TASK DESCRIPTION:
Each line of the listing that includes the string "Vocabulary" needs to be located and copied.

━━━━━ EXERCISE DATA

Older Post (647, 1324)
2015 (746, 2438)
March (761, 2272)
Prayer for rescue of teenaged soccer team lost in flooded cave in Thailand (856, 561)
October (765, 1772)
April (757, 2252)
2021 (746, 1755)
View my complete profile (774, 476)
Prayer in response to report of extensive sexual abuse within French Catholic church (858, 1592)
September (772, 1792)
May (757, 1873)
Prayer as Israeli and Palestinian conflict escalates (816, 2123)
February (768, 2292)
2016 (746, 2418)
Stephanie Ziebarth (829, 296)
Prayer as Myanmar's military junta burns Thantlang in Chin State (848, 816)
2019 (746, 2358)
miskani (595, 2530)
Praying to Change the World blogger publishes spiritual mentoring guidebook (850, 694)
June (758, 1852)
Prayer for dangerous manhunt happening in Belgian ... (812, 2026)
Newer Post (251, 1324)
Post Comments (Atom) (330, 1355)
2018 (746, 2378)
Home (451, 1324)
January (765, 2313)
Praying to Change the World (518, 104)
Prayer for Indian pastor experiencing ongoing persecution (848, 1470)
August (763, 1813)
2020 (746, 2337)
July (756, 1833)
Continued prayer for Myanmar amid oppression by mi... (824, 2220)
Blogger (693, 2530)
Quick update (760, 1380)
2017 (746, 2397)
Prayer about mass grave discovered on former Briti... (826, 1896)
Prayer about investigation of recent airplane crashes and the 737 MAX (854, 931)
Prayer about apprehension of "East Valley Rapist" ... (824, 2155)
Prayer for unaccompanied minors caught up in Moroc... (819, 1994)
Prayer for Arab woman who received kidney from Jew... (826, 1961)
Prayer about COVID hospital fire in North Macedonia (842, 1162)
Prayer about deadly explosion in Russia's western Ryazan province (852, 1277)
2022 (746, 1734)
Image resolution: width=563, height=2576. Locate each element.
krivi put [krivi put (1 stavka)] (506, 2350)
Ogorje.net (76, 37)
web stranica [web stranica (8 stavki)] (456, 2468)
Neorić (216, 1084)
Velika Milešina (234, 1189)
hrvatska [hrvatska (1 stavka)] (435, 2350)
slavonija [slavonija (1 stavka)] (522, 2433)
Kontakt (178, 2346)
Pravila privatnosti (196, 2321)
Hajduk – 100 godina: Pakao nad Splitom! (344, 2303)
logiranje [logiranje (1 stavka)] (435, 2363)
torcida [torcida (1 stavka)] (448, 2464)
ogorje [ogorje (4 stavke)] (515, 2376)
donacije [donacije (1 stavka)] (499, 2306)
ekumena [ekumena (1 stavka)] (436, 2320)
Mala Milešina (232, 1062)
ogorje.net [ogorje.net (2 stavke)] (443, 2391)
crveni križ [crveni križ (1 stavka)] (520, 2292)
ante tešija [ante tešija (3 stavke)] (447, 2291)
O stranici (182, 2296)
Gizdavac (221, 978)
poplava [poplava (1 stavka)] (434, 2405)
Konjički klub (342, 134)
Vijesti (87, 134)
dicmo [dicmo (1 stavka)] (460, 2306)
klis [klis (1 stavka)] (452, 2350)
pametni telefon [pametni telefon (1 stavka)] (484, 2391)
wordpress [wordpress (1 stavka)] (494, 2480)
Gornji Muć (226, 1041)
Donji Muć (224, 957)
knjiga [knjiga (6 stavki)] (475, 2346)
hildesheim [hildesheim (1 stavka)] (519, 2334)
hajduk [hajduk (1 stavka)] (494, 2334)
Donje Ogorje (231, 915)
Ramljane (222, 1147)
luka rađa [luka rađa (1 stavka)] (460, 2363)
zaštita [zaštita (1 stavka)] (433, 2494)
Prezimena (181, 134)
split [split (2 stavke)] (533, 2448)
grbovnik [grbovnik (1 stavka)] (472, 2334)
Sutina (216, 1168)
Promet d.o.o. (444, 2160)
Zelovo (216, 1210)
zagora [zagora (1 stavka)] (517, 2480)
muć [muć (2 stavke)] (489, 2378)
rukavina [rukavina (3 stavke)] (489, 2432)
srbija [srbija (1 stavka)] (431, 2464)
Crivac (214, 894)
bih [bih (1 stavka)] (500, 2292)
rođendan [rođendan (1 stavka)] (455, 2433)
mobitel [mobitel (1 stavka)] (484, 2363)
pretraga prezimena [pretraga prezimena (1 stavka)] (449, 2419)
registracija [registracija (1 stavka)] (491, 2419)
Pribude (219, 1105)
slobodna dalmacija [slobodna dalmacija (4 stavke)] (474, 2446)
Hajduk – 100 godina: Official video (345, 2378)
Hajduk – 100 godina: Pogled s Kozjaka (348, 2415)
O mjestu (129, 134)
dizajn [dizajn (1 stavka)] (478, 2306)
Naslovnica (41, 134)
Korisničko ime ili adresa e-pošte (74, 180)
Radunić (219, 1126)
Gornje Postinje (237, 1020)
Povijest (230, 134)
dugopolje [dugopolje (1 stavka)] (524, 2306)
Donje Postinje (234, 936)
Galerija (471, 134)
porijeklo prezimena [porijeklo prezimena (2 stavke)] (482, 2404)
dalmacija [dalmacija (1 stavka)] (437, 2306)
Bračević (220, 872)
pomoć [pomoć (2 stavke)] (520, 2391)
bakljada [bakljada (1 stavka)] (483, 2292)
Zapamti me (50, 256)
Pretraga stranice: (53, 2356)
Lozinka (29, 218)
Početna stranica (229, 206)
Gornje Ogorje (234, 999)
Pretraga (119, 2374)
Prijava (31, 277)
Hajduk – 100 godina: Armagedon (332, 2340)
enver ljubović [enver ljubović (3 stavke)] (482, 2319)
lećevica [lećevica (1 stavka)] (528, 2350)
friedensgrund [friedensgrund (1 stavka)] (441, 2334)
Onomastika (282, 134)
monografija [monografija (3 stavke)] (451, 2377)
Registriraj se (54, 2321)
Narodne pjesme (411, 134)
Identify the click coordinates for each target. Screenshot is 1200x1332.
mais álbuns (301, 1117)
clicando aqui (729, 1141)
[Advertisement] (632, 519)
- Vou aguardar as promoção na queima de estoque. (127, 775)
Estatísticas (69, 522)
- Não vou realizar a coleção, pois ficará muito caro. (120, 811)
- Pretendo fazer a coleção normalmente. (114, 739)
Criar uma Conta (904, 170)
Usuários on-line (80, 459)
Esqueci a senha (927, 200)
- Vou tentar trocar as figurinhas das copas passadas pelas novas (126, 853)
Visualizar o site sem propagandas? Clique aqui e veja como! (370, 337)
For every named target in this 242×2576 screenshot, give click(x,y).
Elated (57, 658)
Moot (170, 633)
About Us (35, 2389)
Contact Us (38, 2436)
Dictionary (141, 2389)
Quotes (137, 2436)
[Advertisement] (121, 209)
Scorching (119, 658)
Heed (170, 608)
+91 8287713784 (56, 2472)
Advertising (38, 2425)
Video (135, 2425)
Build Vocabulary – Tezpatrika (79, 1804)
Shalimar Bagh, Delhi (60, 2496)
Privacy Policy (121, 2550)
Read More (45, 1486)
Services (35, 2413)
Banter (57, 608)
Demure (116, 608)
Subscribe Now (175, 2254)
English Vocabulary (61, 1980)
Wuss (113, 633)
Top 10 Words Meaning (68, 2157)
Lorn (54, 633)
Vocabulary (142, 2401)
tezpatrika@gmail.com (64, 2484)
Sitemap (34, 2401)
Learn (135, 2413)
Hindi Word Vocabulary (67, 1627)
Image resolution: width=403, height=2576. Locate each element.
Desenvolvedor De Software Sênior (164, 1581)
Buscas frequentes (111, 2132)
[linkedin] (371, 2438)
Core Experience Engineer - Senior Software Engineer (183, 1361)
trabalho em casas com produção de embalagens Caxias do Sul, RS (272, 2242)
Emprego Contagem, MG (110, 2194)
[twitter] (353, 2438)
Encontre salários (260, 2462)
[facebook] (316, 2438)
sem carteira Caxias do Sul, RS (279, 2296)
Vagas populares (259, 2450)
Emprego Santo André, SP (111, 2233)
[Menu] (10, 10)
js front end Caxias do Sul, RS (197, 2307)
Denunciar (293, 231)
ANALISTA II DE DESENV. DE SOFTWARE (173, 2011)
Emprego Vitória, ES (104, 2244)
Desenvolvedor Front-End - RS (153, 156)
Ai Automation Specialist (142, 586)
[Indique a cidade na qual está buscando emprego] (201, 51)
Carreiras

━━━━━━━━━━

RESULT:
Build Vocabulary – Tezpatrika (79, 1804)
English Vocabulary (61, 1980)
Vocabulary (142, 2401)
Hindi Word Vocabulary (67, 1627)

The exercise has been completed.